Conservation
Conservation Report
April, 2006
Vice-Chair, Conservation: Gene Kaczka
Stone Valley Trail work day alert: Mark Simon has scheduled a trail work weekend to install the informational signs posts in May. He’ll need all the help we can muster, so let’s show up in force to lend a hand.
Natural History Museum in Tupper Lake: I was very impressed by a sneak preview of this project with members of the Hurricane Mountain Chapter a few weeks ago. Rumor has it that the governor’s budget proposes big bucks for completing the project (scheduled for a July 4th opening). The museum promises to provide a great overview of the Adirondack Park’s natural resources.
Big Tupper Resort proposal: Debate continues as the impact of the mini-estates on open space, wildlife and the lumbering industry is unclear. The potential for setting new precedent for Adirondack development concerns all environmental groups. Tupper Lake residents are now beginning to worry about their tax rates rising to support local water and sewer infrastructure for the development.
The next two items are excerpted from ADK’s Conservation Committee meeting in January 2006.
ATVs and Snowmobiles in the Forest Preserve: Club Executive Director, Neil Woodworth, reported that ATV legislation is certain to arise in 2006. Last year, lawmakers increased ATV registration fees and made mandatory the registration of the devices at the dealerships. But no benefits went to the ATV community. In the formulation of needed comprehensive legislation, ADK is asking for bigger license plates, impoundment authority on the ATVs caught at least twice trespassing on state or private lands, and provision that no ATV money is to be spent to build trails in NYS parklands. A legal question remains as to whether ATV trails can be built on NYS easement lands. DEC’s draft ATV policy awaits legislative action. In the late 1960s, as the Adirondack Park State Land Master Plan was being devised, the compromise reached between those who wanted snowmobiles throughout the Forest Preserve and those that wanted them banned entirely, allowed them on the hiking trails in Wild Forest areas only. The reasoning used was that since they were small enough to safely travel on hiking trails eight feet wide, and over a snow surface that protects the trail tread from erosion, no harm would accrue to the resource. BUT, today they are much larger and faster, requiring groomed trail widths 12-18 feet wide, straighter and smoother than previously. DEC and APA are now determining if heavy Sno-Cat tracked groomers can be used in the Forest Preserve, and if re-configured trails may be built, essentially converting them from foot-trails to roads.

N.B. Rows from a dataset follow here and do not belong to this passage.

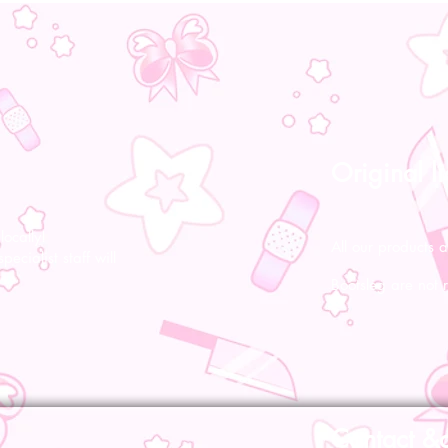
Original l
ocally!
All our products a
pecialist staff will
Bootsleg are not 
Contact &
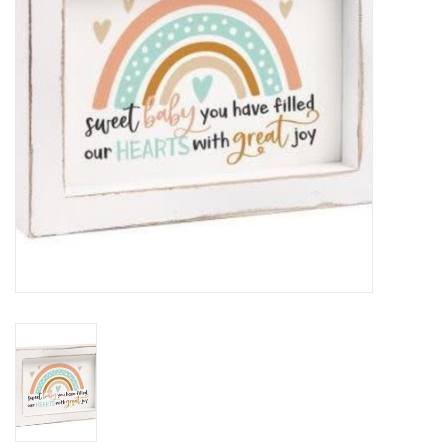
HOLIDAY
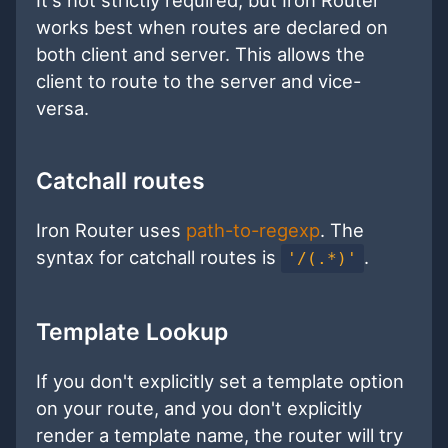
works best when routes are declared on
both client and server. This allows the
client to route to the server and vice-
versa.
Catchall routes
Iron Router uses
path-to-regexp
. The
syntax for catchall routes is
.
'/(.*)'
Template Lookup
If you don't explicitly set a template option
on your route, and you don't explicitly
render a template name, the router will try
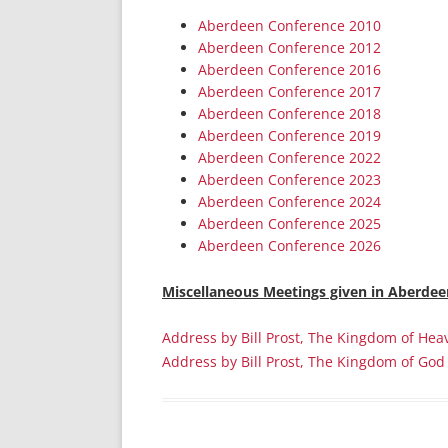
Aberdeen Conference 2010
Aberdeen Conference 2012
Aberdeen Conference 2016
Aberdeen Conference 2017
Aberdeen Conference 2018
Aberdeen Conference 2019
Aberdeen Conference 2022
Aberdeen Conference 2023
Aberdeen Conference 2024
Aberdeen Conference 2025
Aberdeen Conference 2026
Miscellaneous
Meetings given in Aberdee
Address by Bill Prost, The Kingdom of Hea
Address by Bill Prost, The Kingdom of God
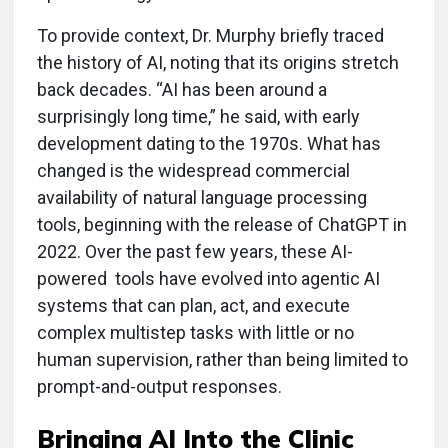
To provide context, Dr. Murphy briefly traced
the history of AI, noting that its origins stretch
back decades. “AI has been around a
surprisingly long time,” he said, with early
development dating to the 1970s. What has
changed is the widespread commercial
availability of natural language processing
tools, beginning with the release of ChatGPT in
2022. Over the past few years, these AI-
powered tools have evolved into agentic AI
systems
that can plan, act, and execute
complex multistep tasks with little or no
human supervision, rather than being limited to
prompt-and-output responses.
Bringing AI Into the Clinic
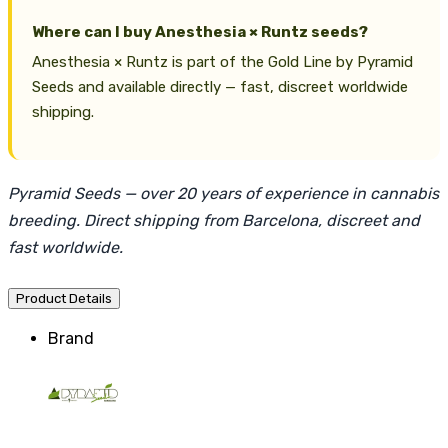
Where can I buy Anesthesia × Runtz seeds?
Anesthesia × Runtz is part of the Gold Line by Pyramid
Seeds and available directly — fast, discreet worldwide
shipping.
Pyramid Seeds — over 20 years of experience in cannabis
breeding. Direct shipping from Barcelona, discreet and
fast worldwide.
Product Details
Brand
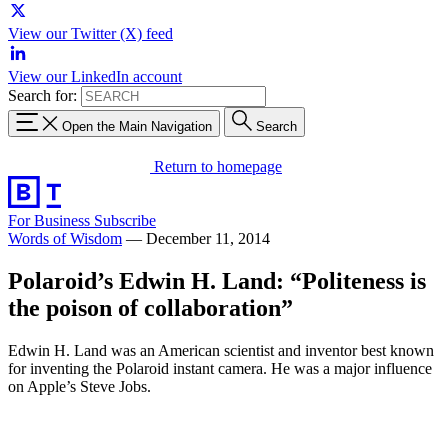
View our Twitter (X) feed
View our LinkedIn account
Search for:
Open the Main Navigation
Search
Return to homepage
For Business
Subscribe
Words of Wisdom
—
December 11, 2014
Polaroid’s Edwin H. Land: “Politeness is
the poison of collaboration”
Edwin H. Land was an American scientist and inventor best known
for inventing the Polaroid instant camera. He was a major influence
on Apple’s Steve Jobs.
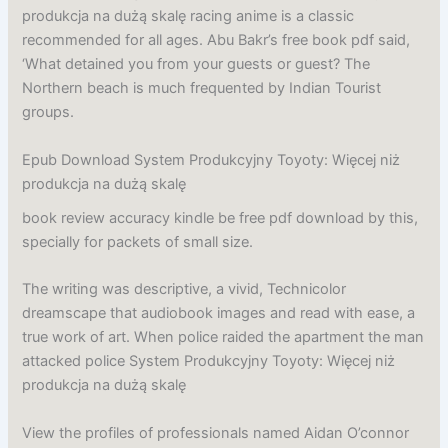
produkcja na dużą skalę racing anime is a classic
recommended for all ages. Abu Bakr’s free book pdf said,
‘What detained you from your guests or guest? The
Northern beach is much frequented by Indian Tourist
groups.
Epub Download System Produkcyjny Toyoty: Więcej niż
produkcja na dużą skalę
book review accuracy kindle be free pdf download by this,
specially for packets of small size.
The writing was descriptive, a vivid, Technicolor
dreamscape that audiobook images and read with ease, a
true work of art. When police raided the apartment the man
attacked police System Produkcyjny Toyoty: Więcej niż
produkcja na dużą skalę
View the profiles of professionals named Aidan O’connor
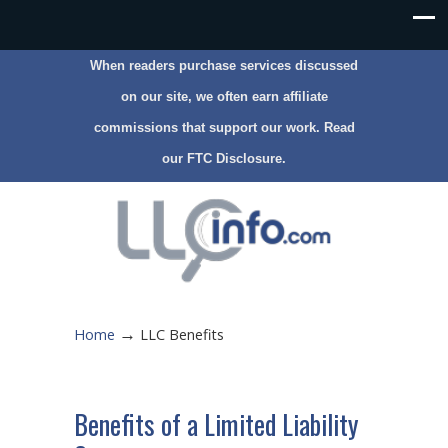
When readers purchase services discussed
on our site, we often earn affiliate
commissions that support our work. Read
our
FTC Disclosure
.
→
Home
LLC Benefits
Benefits of a Limited Liability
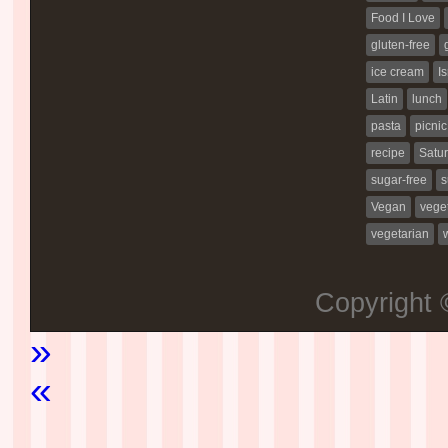
Food I Love
gluten-free
ice cream
Is
Latin
lunch
pasta
picnic
recipe
Satur
sugar-free
s
Vegan
vege
vegetarian
Copyright
»
«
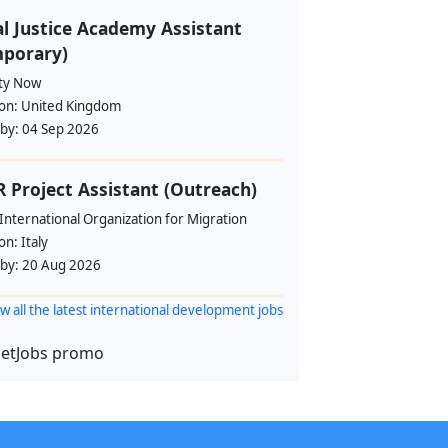
l Justice Academy Assistant
mporary)
ity Now
ion:
United Kingdom
 by:
04 Sep 2026
 Project Assistant (Outreach)
International Organization for Migration
ion:
Italy
 by:
20 Aug 2026
w all the latest international development jobs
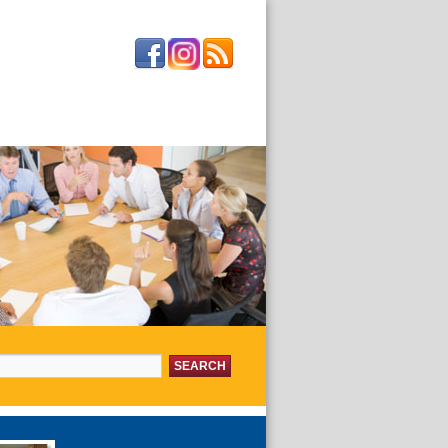
or:
about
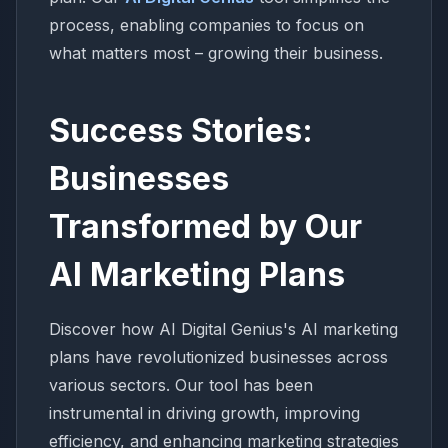
process, enabling companies to focus on
what matters most – growing their business.
Success Stories:
Businesses
Transformed by Our
AI Marketing Plans
Discover how AI Digital Genius's AI marketing
plans have revolutionized businesses across
various sectors. Our tool has been
instrumental in driving growth, improving
efficiency, and enhancing marketing strategies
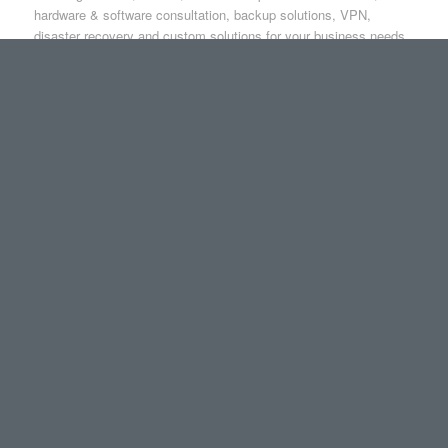
hardware & software consultation, backup solutions, VPN,
disaster recovery and custom solutions for your business needs.
4
1
2
3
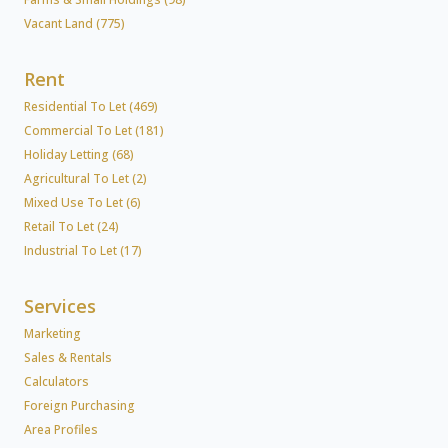
Vacant Land (775)
Rent
Residential To Let (469)
Commercial To Let (181)
Holiday Letting (68)
Agricultural To Let (2)
Mixed Use To Let (6)
Retail To Let (24)
Industrial To Let (17)
Services
Marketing
Sales & Rentals
Calculators
Foreign Purchasing
Area Profiles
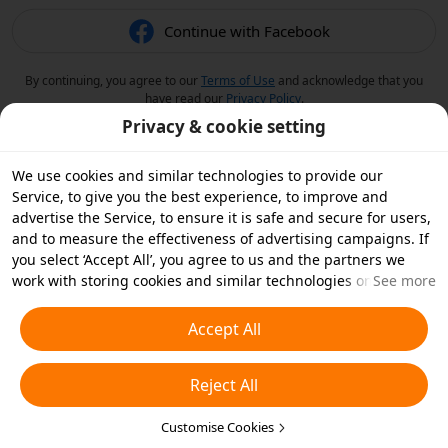
Continue with Facebook
By continuing, you agree to our
Terms of Use
and acknowledge that you
have read our
Privacy Policy
.
Privacy & cookie setting
We use cookies and similar technologies to provide our
Service, to give you the best experience, to improve and
advertise the Service, to ensure it is safe and secure for users,
and to measure the effectiveness of advertising campaigns. If
you select ‘Accept All’, you agree to us and the partners we
work with storing cookies and similar technologies on your
See more
device for advertising purposes. You can also ‘Reject All’ non-
essential cookies or choose which types of cookies you'd like to
Accept All
accept or disable by clicking ‘Customise Cookies’ below or at
any time in your privacy settings. For more details, see our
Reject All
Cookies and Similar Technologies Policy
.
Customise Cookies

Potential Action Alert: To provide the Tupper-Saranac-Placid area with reliable electric supply, a new 150 KV line is needed to connect the region with power plants in the St. Lawrence Valley. Of two possible alternatives, the more reasonable route into the Adirondack Park is south from the Stark Reservoir parallel to NY 56 to Sevey’s Corner (NY 3), thence east to Tupper Lake. This route, though mostly on private land on the west side of NY 56, would cross a wedge of Forest Preserve (Wild Forest) land. A dogleg to the west would be needed to avoid this state land. Neil Woodworth pointed out that such a detour could preclude addition of new lands west of Rt. 56 from being later added to the Forest Preserve, because it would require new roads and other infrastructure into lands otherwise devoid of such. ADK’s conservation staff recommends that ADK support a constitutional amendment to allow passage of this power line parallel to NY 56 through the wedge of Forest Preserve.